The toil of a life in dance is treated more comically in “The Ballet Master,” which stars the longtime Tharp dancer John Selya as a choreographer trying, haplessly at first, to get his work just right. For the dancers under his direction, that means loops upon loops of repetition, with incremental revisions, beginning with a jocular duet for Tankersley and Tribus. Gittens and Jacobson, arriving as if for rehearsal, leap into the fray as the complexity builds. Tharp captures all this swiftly, aided by the syllabic vocals of Simeon ten Holt’s “Bi-Ba-Bo.”

While Selya appears first as a disheveled guy in jazz shoes and a decorative scarf (the whole program is costumed by Santo Loquasto), he unexpectedly transforms into a (still disheveled) Don Quixote character, and his clipboard-wielding assistant (Ulbricht) into a Sancho Panza sidekick. Inspiration has struck him in the form of a dancer in pointe shoes and layers of pink, a role embodied by the American Ballet Theater principal Cassandra Trenary. Initially just a fleeting presence at the back of the stage, she seems to grow in his imagination.

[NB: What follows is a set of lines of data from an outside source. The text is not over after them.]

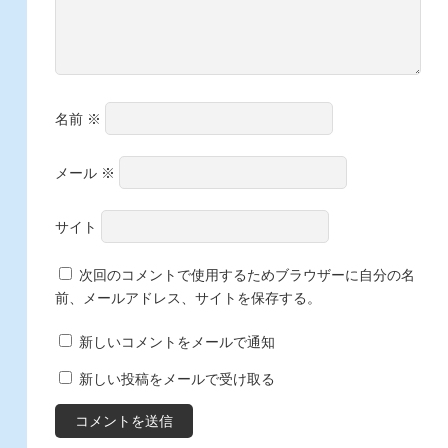
名前
※
メール
※
サイト
次回のコメントで使用するためブラウザーに自分の名
前、メールアドレス、サイトを保存する。
新しいコメントをメールで通知
新しい投稿をメールで受け取る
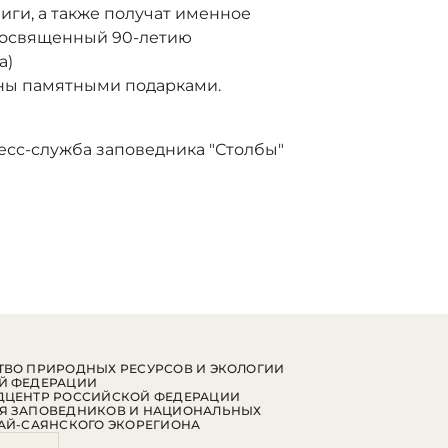
ги, а также получат именное
посвященный 90-летию
а)
ны памятными подарками.
!
есс-служба заповедника "Столбы"
ВО ПРИРОДНЫХ РЕСУРСОВ И ЭКОЛОГИИ
Й ФЕДЕРАЦИИ
ДЦЕНТР РОССИЙСКОЙ ФЕДЕРАЦИИ
Я ЗАПОВЕДНИКОВ И НАЦИОНАЛЬНЫХ
АЙ-САЯНСКОГО ЭКОРЕГИОНА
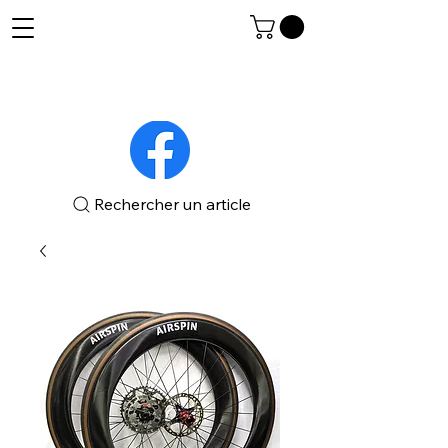
Rechercher un article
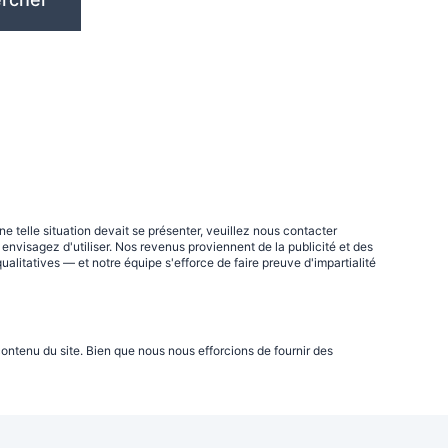
telle situation devait se présenter, veuillez nous contacter
visagez d'utiliser. Nos revenus proviennent de la publicité et des
litatives — et notre équipe s'efforce de faire preuve d'impartialité
ontenu du site. Bien que nous nous efforcions de fournir des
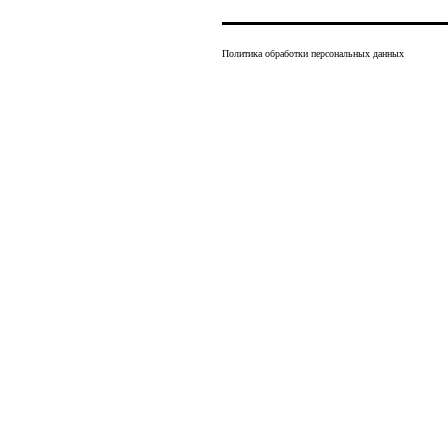
Политика обработки персональных данных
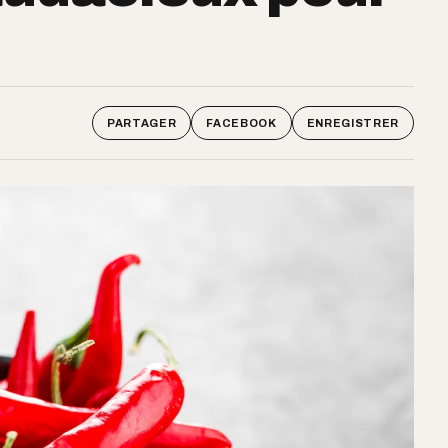
PARTAGER
FACEBOOK
ENREGISTRER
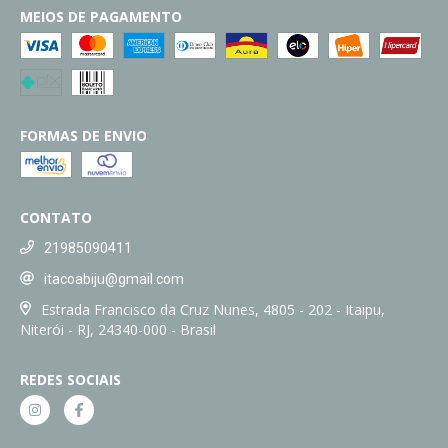
MEIOS DE PAGAMENTO
FORMAS DE ENVIO
CONTATO
21985090411
itacoabiju@gmail.com
Estrada Francisco da Cruz Nunes, 4805 - 202 - Itaipu,
Niterói - RJ, 24340-000 - Brasil
REDES SOCIAIS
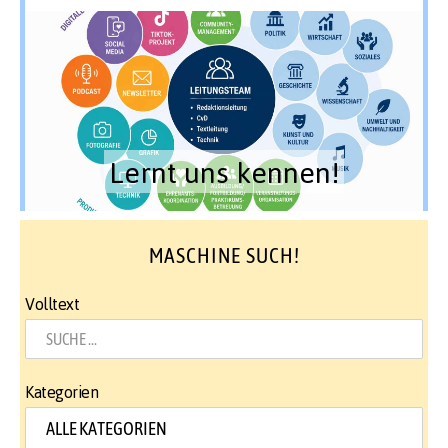
Lernt uns kennen!
MASCHINE SUCH!
Volltext
Kategorien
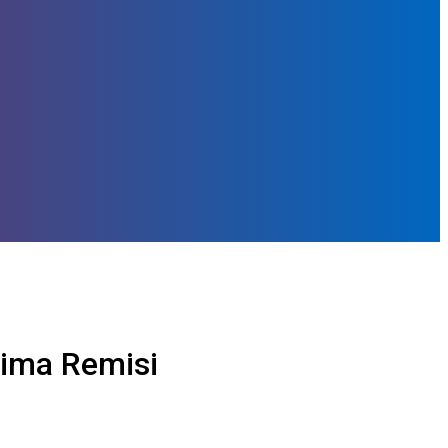
rima Remisi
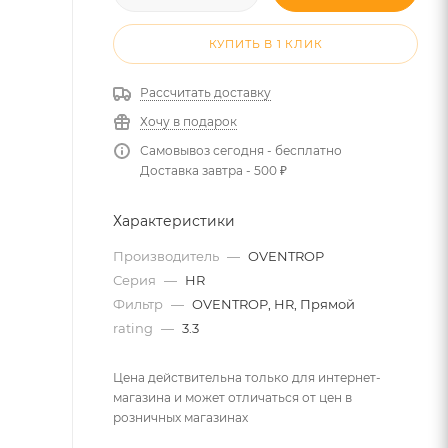
КУПИТЬ В 1 КЛИК
Рассчитать доставку
Хочу в подарок
Самовывоз сегодня - бесплатно
Доставка завтра - 500 ₽
Характеристики
Производитель
—
OVENTROP
Серия
—
HR
Фильтр
—
OVENTROP, HR, Прямой
rating
—
3.3
Цена действительна только для интернет-
магазина и может отличаться от цен в
розничных магазинах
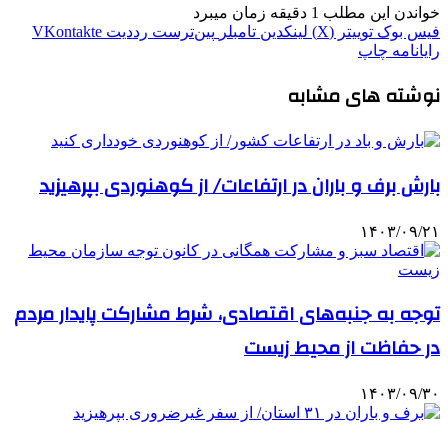
خواندن این مطلب 1 دقیقه زمان میبرد
فیس بوک
توییتر (X)
لینکدین
‫تامبلر
‫پین‌ترست
‫رددیت
‫VKontakte
رایانامه
چاپ
نوشته های مشابه
بارش برف و باران در ارتفاعات/ از کوهنوردی بپرهیزید
۱۴۰۳/۰۹/۲۱
توجه به جنبه‌های اقتصادی، شرط مشارکت پایدار مردم
در حفاظت از محیط زیست
۱۴۰۳/۰۹/۳۰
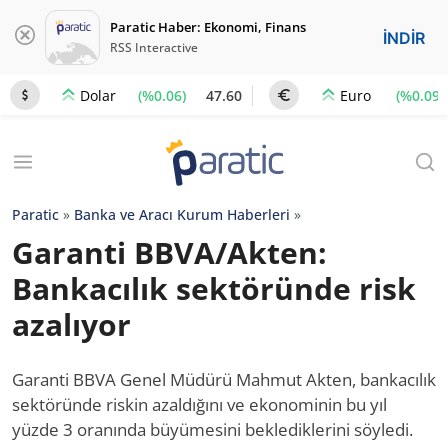
Paratic Haber: Ekonomi, Finans
İNDİR
RSS Interactive
(%0.06)
47.60
(%0.09)
Dolar
Euro
Paratic
»
Banka ve Aracı Kurum Haberleri
»
Garanti BBVA/Akten:
Bankacılık sektöründe risk
azalıyor
Garanti BBVA Genel Müdürü Mahmut Akten, bankacılık
sektöründe riskin azaldığını ve ekonominin bu yıl
yüzde 3 oranında büyümesini beklediklerini söyledi.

Who’s the real ballet master here?

As the wondrous Trenary works her way into the dance, passing through some mildly creepy artist-muse moments, she also undergoes a transformation: from a ballet dancer to a Tharp dancer, now in gold spandex shorts and matching sneakers, her bourrées replaced with a runner’s strides. (The music has switched to high-drama Vivaldi.) It’s Tharp quoting Tharp. Ulbricht becomes Trenary’s partner, and the original four dancers a corps in perpetual intricate motion. From a whirlwind of exits and entrances, of trying and trying again, passages we’ve seen before — a deliberate fall, a tricky lift — begin to find their groove.

Without fanfare, Selya exits. His vision realized, the dance goes on without him.

Twyla Tharp Dance

Through March 3 at the Joyce Theater, Manhattan; joyce.org.